The four-fifths rule, codified in the 1978 Uniform Guidelines on Employee Selection Procedures, operationalizes this idea: if the selection rate for a protected group is less than 80% (four-fifths) of the rate for the group with the highest selection rate, the practice is flagged for further scrutiny. The four-fifths rule is not a legal definition of discrimination; it is a screening tool that triggers closer examination. Courts often supplement it with more rigorous statistical tests.
In 2023, the EEOC issued guidance on the use of artificial intelligence in employment, reaffirming that AI-based selection tools are subject to the same Title VII analysis as traditional selection procedures. The guidance emphasized that employers can be held liable for disparate impact even when they rely on third-party AI vendors.
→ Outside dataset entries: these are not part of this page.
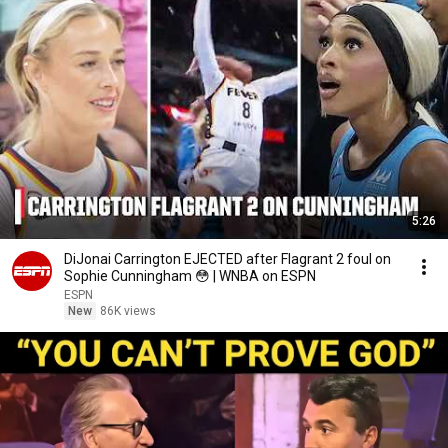
5:26
DiJonai Carrington EJECTED after Flagrant 2 foul on
Sophie Cunningham 😳 | WNBA on ESPN
ESPN
New
86K views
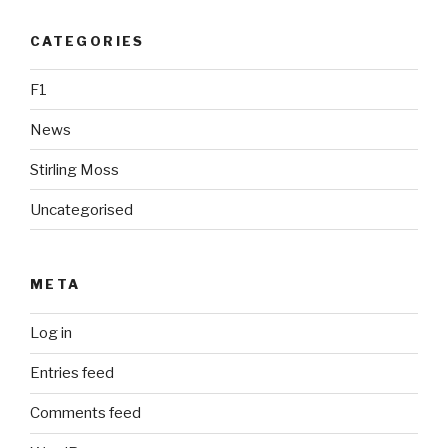
CATEGORIES
F1
News
Stirling Moss
Uncategorised
META
Log in
Entries feed
Comments feed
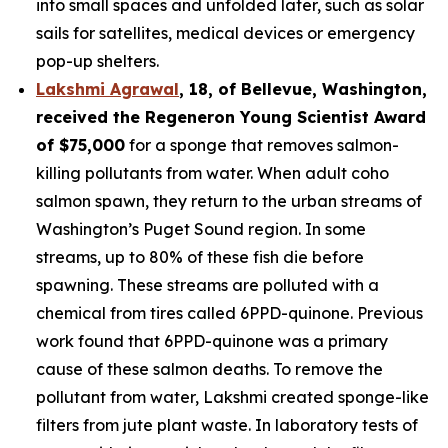
into small spaces and unfolded later, such as solar
sails for satellites, medical devices or emergency
pop-up shelters.
Lakshmi Agrawal
, 18, of Bellevue, Washington
,
received the
Regeneron Young Scientist Award
of $75,000
for a sponge that removes salmon-
killing pollutants from water. When adult coho
salmon spawn, they return to the urban streams of
Washington’s Puget Sound region. In some
streams, up to 80% of these fish die before
spawning. These streams are polluted with a
chemical from tires called 6PPD-quinone. Previous
work found that 6PPD-quinone was a primary
cause of these salmon deaths. To remove the
pollutant from water, Lakshmi created sponge-like
filters from jute plant waste. In laboratory tests of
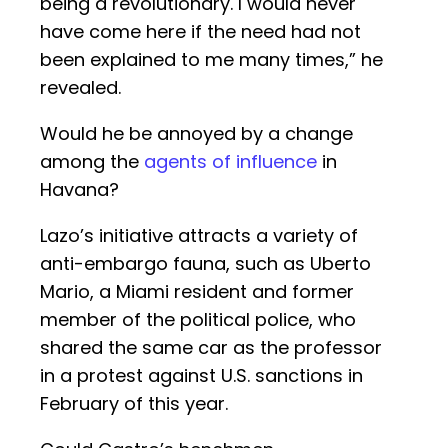
being a revolutionary. I would never
have come here if the need had not
been explained to me many times,” he
revealed.
Would he be annoyed by a change
among the
agents of influence
in
Havana?
Lazo’s initiative attracts a variety of
anti-embargo fauna, such as Uberto
Mario, a Miami resident and former
member of the political police, who
shared the same car as the professor
in a protest against U.S. sanctions in
February of this year.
The EU AI Act, which entered into force on August 1, 2024, establishes a risk-based regulatory framework for artificial intelligence. High-risk AI systems, including those used in employment, education, and law enforcement, are subject to requirements for data governance, bias testing, technical documentation, and post-deployment monitoring. While the AI Act does not mandate any specific fairness metric, its emphasis on preventing discriminatory outcomes means that demographic parity and related metrics are likely to play a role in compliance assessments.
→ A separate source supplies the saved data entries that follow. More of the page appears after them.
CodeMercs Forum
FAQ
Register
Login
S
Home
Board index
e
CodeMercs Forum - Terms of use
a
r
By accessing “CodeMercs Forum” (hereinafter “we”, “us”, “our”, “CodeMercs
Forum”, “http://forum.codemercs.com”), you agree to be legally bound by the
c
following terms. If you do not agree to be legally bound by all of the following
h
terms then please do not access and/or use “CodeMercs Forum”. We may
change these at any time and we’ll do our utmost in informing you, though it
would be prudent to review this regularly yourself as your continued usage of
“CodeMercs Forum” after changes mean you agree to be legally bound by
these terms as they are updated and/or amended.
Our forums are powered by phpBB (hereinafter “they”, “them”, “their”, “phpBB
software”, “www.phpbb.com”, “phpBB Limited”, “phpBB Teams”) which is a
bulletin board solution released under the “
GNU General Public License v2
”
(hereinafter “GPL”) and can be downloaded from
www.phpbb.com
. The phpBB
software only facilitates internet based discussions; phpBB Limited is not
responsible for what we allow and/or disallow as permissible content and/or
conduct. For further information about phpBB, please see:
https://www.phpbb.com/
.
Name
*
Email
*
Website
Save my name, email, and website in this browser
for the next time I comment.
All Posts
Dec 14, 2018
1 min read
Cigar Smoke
The General Data Protection Regulation (GDPR), specifically Article 22, gives individuals the right not to be subject to a decision based solely on automated processing that produces legal or similarly significant effects. This provision creates additional pressure on organizations to demonstrate that their automated systems do not produce discriminatory outcomes.
Automated resume screening tools are one of the most common settings where demographic parity is applied. For example, if a screening tool selects 30% of male applicants for interviews but only 15% of female applicants, the demographic parity ratio is 0.50, well below the four-fifths threshold. Organizations use demographic parity monitoring to detect and correct such imbalances before deployment.
Fair lending laws in the United States (including the Equal Credit Opportunity Act and the Fair Housing Act) prohibit discrimination in credit decisions. Lenders who use machine learning models for credit scoring monitor demographic parity ratios across race and ethnicity groups to identify potential disparate impact. However, regulators and practitioners generally recognize that raw demographic parity may not be the appropriate standard for credit decisions, since differences in creditworthiness across groups may reflect real differences in financial history rather than discrimination.
The COMPAS recidivism prediction tool, developed by Northpointe (now Equivant), became the subject of intense public scrutiny after a 2016 ProPublica investigation found that the tool's false positive rate was significantly higher for Black defendants than for white defendants. The COMPAS controversy illustrates the tension between different fairness criteria: Northpointe argued that the tool satisfied predictive parity (equal positive predictive value across groups), while ProPublica's analysis showed it violated separation-based criteria. Demographic parity was not the primary metric in that debate, but the case highlighted the practical importance of choosing and justifying a fairness criterion before deployment.
In 2019, Obermeyer, Powers, Vogeli, and Mullainathan published a study in Science showing that a widely used commercial healthcare algorithm exhibited significant racial bias. The algorithm used healthcare costs as a proxy for healthcare needs, but because Black patients on average incurred lower costs due to systemic barriers to care, the algorithm systematically assigned lower risk scores to Black patients. The study did not frame the problem in terms of demographic parity specifically, but correcting the proxy variable brought the algorithm much closer to satisfying demographic parity in its allocation of resources.